After his death, a telegraph alerted the world to Spurgeon’s passing. Evangelicals from differing theological tribes and traditions sent their condolences to Susannah. One scholar has noted, “If every crowned head in Europe had died that night, the event would not be so momentous as the death of this one man.” Over 100,000 people passed by Spurgeon’s coffin at the Norwood Cemetery.
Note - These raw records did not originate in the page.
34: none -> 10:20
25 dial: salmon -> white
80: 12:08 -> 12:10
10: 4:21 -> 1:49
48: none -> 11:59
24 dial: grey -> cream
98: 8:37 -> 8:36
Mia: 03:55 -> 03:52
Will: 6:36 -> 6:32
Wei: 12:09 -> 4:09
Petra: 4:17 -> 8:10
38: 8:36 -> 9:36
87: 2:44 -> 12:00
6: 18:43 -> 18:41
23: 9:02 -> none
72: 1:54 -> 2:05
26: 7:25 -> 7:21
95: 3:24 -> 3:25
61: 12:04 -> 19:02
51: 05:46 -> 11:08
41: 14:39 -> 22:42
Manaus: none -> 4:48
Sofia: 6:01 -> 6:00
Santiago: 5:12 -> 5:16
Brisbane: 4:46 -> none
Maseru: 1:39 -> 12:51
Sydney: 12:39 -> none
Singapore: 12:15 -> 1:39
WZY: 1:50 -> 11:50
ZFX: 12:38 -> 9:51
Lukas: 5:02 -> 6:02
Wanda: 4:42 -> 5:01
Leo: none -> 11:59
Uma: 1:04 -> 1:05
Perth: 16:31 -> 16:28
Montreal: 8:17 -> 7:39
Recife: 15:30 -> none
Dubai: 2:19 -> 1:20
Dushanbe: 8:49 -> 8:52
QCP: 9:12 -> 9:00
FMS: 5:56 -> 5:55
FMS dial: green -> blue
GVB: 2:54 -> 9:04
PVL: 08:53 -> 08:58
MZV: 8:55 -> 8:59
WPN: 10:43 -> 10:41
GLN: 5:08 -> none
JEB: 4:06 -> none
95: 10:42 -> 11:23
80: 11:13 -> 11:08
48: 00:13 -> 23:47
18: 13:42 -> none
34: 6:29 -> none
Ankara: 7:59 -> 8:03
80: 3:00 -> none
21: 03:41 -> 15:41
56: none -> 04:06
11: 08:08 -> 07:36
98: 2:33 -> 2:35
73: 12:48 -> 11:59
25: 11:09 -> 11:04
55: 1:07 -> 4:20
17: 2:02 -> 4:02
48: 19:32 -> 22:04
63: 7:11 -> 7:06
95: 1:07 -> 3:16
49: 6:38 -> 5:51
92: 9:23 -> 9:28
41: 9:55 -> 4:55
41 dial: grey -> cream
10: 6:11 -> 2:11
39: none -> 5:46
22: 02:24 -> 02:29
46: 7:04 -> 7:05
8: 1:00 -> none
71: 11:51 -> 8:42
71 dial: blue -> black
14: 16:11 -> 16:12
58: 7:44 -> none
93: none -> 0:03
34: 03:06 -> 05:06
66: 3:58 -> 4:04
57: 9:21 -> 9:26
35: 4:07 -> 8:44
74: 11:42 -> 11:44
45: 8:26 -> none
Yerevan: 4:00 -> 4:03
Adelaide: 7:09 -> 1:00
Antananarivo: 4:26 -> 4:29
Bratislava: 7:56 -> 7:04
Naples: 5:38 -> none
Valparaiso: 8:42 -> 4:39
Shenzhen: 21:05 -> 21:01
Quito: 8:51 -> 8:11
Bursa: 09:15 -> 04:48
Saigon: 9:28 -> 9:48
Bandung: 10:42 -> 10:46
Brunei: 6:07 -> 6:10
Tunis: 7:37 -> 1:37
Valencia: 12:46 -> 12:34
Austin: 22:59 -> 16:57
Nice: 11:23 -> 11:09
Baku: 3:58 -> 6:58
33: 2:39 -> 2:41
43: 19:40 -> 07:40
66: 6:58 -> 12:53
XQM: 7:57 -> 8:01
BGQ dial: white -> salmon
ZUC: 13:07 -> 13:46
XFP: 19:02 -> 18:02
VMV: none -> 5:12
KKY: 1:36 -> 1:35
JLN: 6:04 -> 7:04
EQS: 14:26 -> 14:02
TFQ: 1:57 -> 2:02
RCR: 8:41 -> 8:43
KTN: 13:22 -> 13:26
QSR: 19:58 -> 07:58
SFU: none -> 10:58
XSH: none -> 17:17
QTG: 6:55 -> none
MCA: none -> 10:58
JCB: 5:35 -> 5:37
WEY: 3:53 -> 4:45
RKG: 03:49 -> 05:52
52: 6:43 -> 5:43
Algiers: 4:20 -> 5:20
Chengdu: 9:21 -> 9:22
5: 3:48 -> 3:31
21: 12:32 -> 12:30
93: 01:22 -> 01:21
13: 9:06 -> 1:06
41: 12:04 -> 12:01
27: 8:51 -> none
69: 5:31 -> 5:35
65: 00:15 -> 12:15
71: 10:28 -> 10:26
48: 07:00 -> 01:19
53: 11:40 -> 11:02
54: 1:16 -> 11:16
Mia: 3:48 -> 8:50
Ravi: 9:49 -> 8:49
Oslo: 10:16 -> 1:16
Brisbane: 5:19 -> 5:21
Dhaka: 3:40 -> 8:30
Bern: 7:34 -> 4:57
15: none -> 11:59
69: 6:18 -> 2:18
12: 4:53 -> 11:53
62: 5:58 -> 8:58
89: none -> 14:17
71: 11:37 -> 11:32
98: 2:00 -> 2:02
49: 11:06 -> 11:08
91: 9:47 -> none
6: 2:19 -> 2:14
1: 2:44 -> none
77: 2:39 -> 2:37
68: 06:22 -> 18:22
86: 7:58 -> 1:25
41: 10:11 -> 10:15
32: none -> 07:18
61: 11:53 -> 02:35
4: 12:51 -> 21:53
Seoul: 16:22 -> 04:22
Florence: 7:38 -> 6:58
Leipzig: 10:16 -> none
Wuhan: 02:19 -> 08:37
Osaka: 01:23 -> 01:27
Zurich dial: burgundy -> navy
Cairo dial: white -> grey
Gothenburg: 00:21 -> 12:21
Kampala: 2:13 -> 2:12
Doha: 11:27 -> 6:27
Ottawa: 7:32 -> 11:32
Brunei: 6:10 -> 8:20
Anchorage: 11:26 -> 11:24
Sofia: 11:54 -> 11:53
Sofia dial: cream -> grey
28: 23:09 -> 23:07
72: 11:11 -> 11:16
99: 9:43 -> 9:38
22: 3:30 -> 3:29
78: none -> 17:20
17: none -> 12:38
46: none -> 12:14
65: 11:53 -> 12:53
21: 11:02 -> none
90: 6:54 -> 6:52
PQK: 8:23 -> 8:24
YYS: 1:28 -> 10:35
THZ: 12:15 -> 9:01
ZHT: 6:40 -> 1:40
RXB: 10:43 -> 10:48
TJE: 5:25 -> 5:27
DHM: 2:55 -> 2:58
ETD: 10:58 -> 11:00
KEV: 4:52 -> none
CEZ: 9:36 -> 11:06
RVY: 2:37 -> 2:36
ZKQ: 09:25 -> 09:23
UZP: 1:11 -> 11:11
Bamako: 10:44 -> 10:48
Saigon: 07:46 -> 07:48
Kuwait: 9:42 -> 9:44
The same newspapers that had once inflicted so much damage upon the young preacher’s ministry now offered recognition of a life well lived for others. In the year following Spurgeon’s death, a new biography of Spurgeon surfaced every month. Some were filled with unpublished conversation with the preacher; others contained letters and recollections of personal encounters and episodes. And yet, for the small group of friends to whom Spurgeon spoke on New Year’s Day Eve, 1891, their pastor’s departing words must have undoubtedly followed them the rest of their lives:

We would have it so happen that, when our life’s history is written, whoever reads it will not think of us as “self-made men,” but as the handiwork of God, in whom his grace is magnified. Not in us may men see the clay, but the Potter’s hand. They said of one, “He is a fine preacher;” but of another they said, “We never notice how he preaches, but we feel that God is great.” We wish our whole life to be a sacrifice; an altar of incense continually smoking with sweet perfume unto the Most High. Oh, to be borne through the year on the wings of praise to God to mount from year to year, and raise at each ascent a loftier and yet lowlier song unto the God of our Life! The vista of a praiseful life will never close, but continue throughout eternity. From psalm to psalm, from hallelujah to hallelujah, we will ascend the hill of the Lord; until we come into the Holiest of all, where, with veiled faces, we will bow before the Divine Majesty in the bliss of endless adoration.